Full text available: PDF format *

I. Introduction

This article is based on a survey of decisions by the European Commission of Human Rights regarding applications from former Communist countries which ratified the Convention for the Protection of Human Rights and Fundamental Freedoms (known as the European Convention on Human Rights, hereinafter `the Convention') following the dramatic events in Europe in the fall of 1989.

To date, eight new countries from Central and Eastern Europe have ratified the Convention: Bulgaria, the Czech Republic, Hungary, Lithuania, Poland, Romania, the Slovak Republic and Slovenia. The Czech and Slovak Federal Republic (CSFR) had ratified the Convention before it split into two States. The jurisdiction of the Convention was also extended to the former East Germany, as a result of its unification with the former West Germany.3

This article is a result of a study of all the European Commission of Human Rights' decisions in applications from the new Member States.4 However, it does not include a discussion of cases summarily decided by the Commission, when all the decision concluded was that no violation of the Convention had been found. For these reasons, the article cannot be seen as an overview of all the complaints that have been brought before the Commission.5 It is also clear that this article is not a report on the human rights situation in the former Communist countries. Nevertheless, as the article will show, some patterns of the ways in which applicants from the former Communist countries try to use the Convention can be identified. One of the article's contributions is indeed in trying to understand the hopes which the citizens (and lawyers) of the new democracies have of the Strasbourg organs. In addition, the study of the case law raises some more general questions about the role the Convention may play in the transition to democracy.6

* The free viewer (Acrobat Reader) for PDF file is available at the Adobe Systems.

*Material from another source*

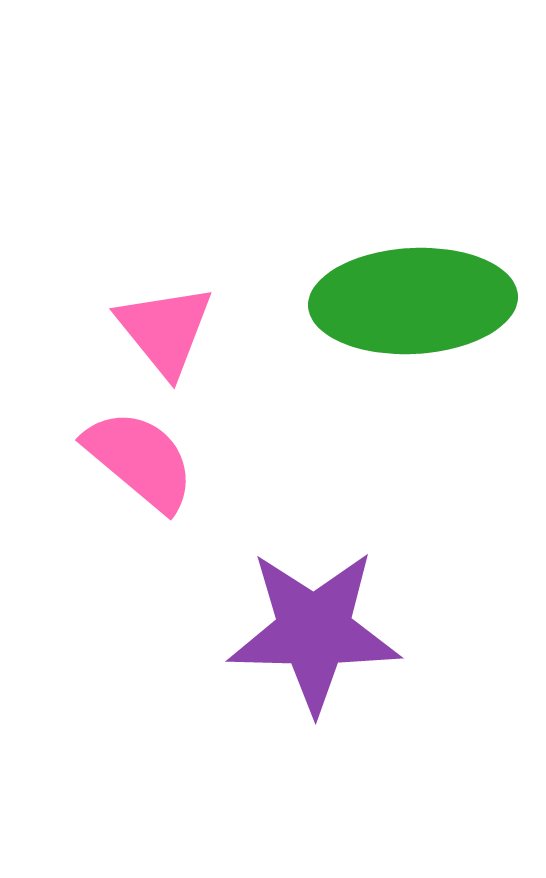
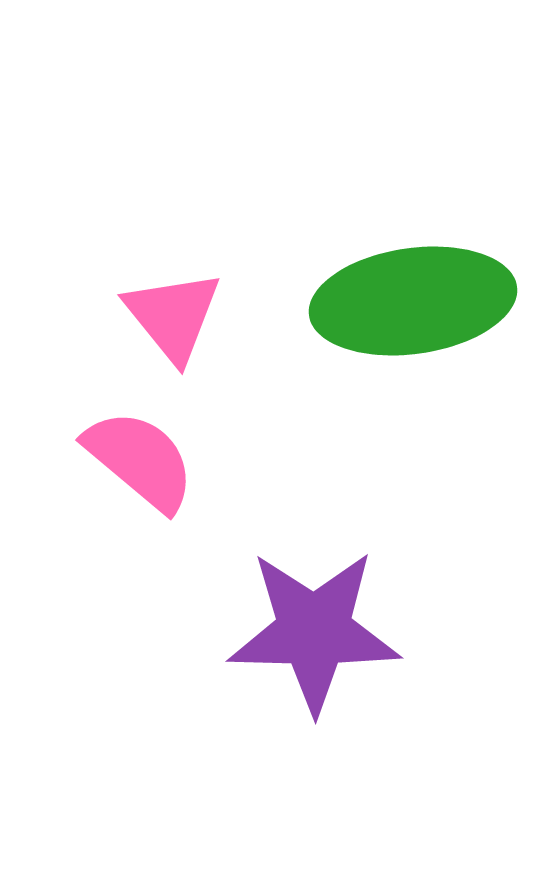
green ellipse: rotated 5 degrees counterclockwise
pink triangle: moved 8 px right, 14 px up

1 Special thanks to Wolfgang Strasser from the Secretariat of the European Commission of Human Rights for his hospitality and help. Thanks to Peter Neussl, Oonagh Reitman and Susan Marks for their comments, and to the Centre for European Studies at Harvard University for a grant that made the research for this article possible.

2 LL.B. 1990, Tel-Aviv University; S.J.D. candidate, Harvard Law School.

3 Estonia, Macedonia and the Ukraine signed the Convention but have not yet ratified it. See Drzemczewski, `The Council of Europe's Co-operation and Assistance Programmes with Central and Eastern European Countries in the Human Rights Field: 1990 to September 1993', 14 HRLJ (1993) 229, 230.

4 No case from the former Communist countries has so far been referred to the European Court of Human Rights.

5 Such an overview would have to include provisional files that were eventually not registered. The information about these files is not public.

6 This article includes Commission's decisions which were given until the beginning of May 1995. In addition it was updated to include significant decisions given until the end of 1995.